++++ Records supplied

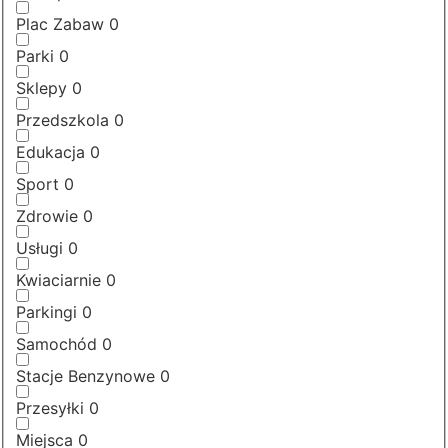
Plac Zabaw
0
Parki
0
Sklepy
0
Przedszkola
0
Edukacja
0
Sport
0
Zdrowie
0
Usługi
0
Kwiaciarnie
0
Parkingi
0
Samochód
0
Stacje Benzynowe
0
Przesyłki
0
Miejsca
0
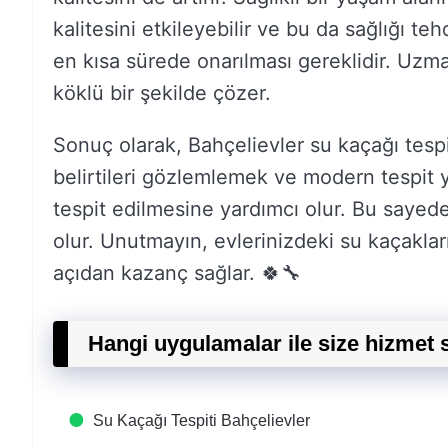
kalitesini etkileyebilir ve bu da sağlığı te
en kısa sürede onarılması gereklidir. Uzma
köklü bir şekilde çözer.
Sonuç olarak, Bahçelievler su kaçağı tespiti
belirtileri gözlemlemek ve modern tespit 
tespit edilmesine yardımcı olur. Bu sayede
olur. Unutmayın, evlerinizdeki su kaçak
açıdan kazanç sağlar. 🍀🔧
Hangi uygulamalar ile size hizmet
Su Kaçağı Tespiti​ Bahçelievler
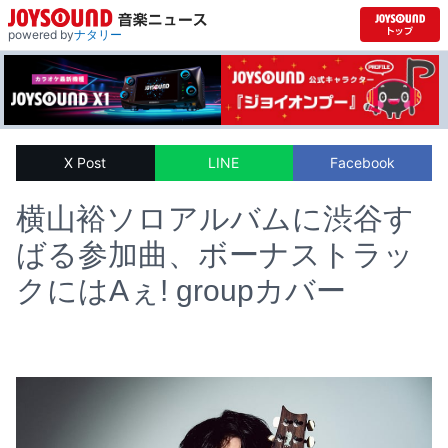
powered by
ナタリー
X Post
LINE
Facebook
横山裕ソロアルバムに渋谷す
ばる参加曲、ボーナストラッ
クにはAぇ! groupカバー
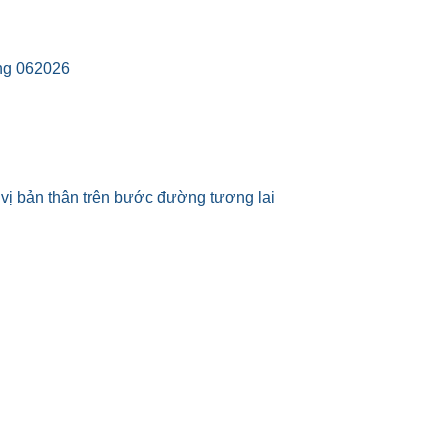
áng 062026
vị bản thân trên bước đường tương lai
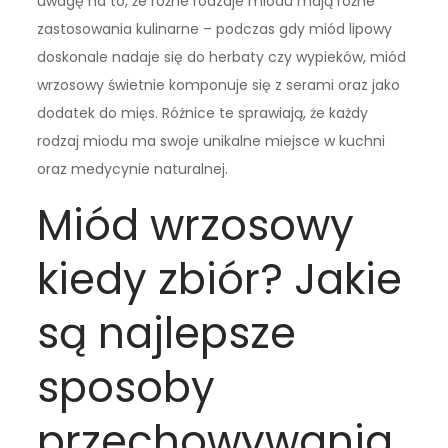
uwagę na to, że różne rodzaje miodu mają różne
zastosowania kulinarne – podczas gdy miód lipowy
doskonale nadaje się do herbaty czy wypieków, miód
wrzosowy świetnie komponuje się z serami oraz jako
dodatek do mięs. Różnice te sprawiają, że każdy
rodzaj miodu ma swoje unikalne miejsce w kuchni
oraz medycynie naturalnej.
Miód wrzosowy
kiedy zbiór? Jakie
są najlepsze
sposoby
przechowywania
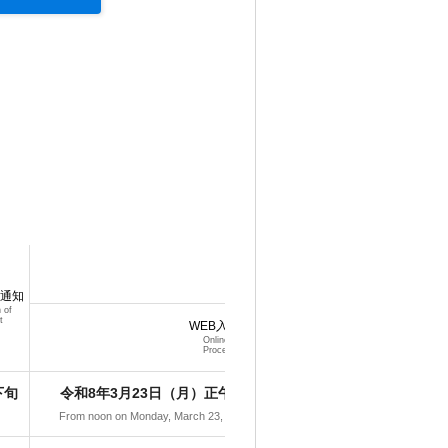
入学手
Admission Proc
B通知
n of
t
WEB入学手続期間
Online Admission
Procedure Period
下旬
令和8年3月23日（月）正午～令和8年3月27日（金）正午
From noon on Monday, March 23, 2026 to noon on Friday, March 27, 2026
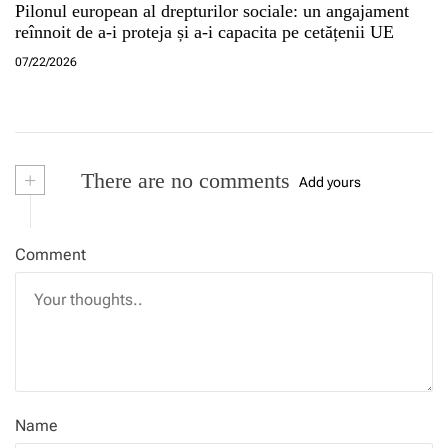
Pilonul european al drepturilor sociale: un angajament
reînnoit de a-i proteja și a-i capacita pe cetățenii UE
07/22/2026
+
There are no comments
Add yours
Comment
Name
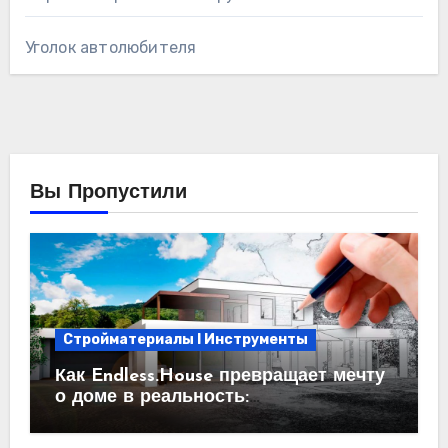
Уголок автолюбителя
Вы Пропустили
Стройматериалы l Инструменты
Как Endless.House превращает мечту
о доме в реальность:
проектирование под ключ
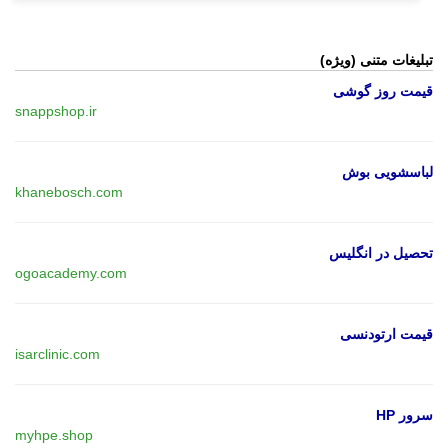
تبلیغات متنی (ویژه)
قیمت روز گوشی
snappshop.ir
لباسشویی بوش
khanebosch.com
تحصیل در انگلیس
ogoacademy.com
قیمت ارتودنسی
isarclinic.com
سرور HP
myhpe.shop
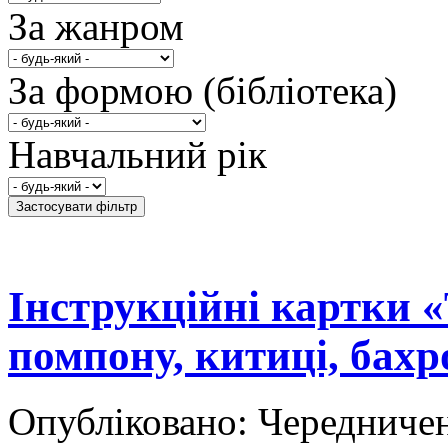
За жанром
За формою (бібліотека)
Навчальний рік
Інструкційні картки 
помпону, китиці, бах
Опубліковано: Чередничен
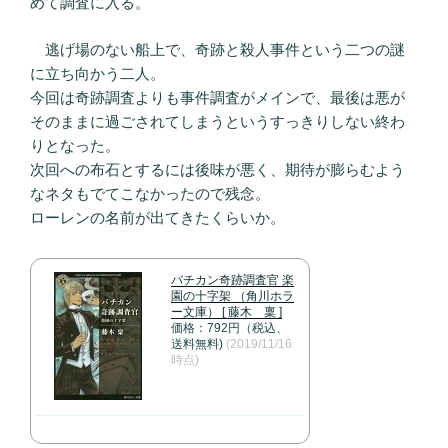
めて調査に入る。
逃げ場のない船上で、奇跡と殺人事件という二つの謎
に立ち向かう二人。
今回は奇跡調査よりも事件調査がメインで、最後は悪が
そのままに過ごされてしまうというすっきりしない終わ
りとなった。
次回への布石とするには後味が悪く、期待が膨らむよう
なネタもでてこなかったので残念。
ローレンの名前が出てきたくらいか。
バチカン奇跡調査官 楽
園の十字架 （角川ホラ
ー文庫） [ 藤木 稟 ]
価格：792円（税込、
送料無料)
(2019/11/16
時点)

++++++++

Exercise instructions ▸
What should be set down is every line from the opening of the records through the line that contains "köklü bir şekilde çözer.", exactly, with pictures left out.

The answer ▸
Plac Zabaw
0
Parki
0
Sklepy
0
Przedszkola
0
Edukacja
0
Sport
0
Zdrowie
0
Usługi
0
Kwiaciarnie
0
Parkingi
0
Samochód
0
Stacje Benzynowe
0
Przesyłki
0
Miejsca
0
kalitesini etkileyebilir ve bu da sağlığı te
en kısa sürede onarılması gereklidir. Uzma
köklü bir şekilde çözer.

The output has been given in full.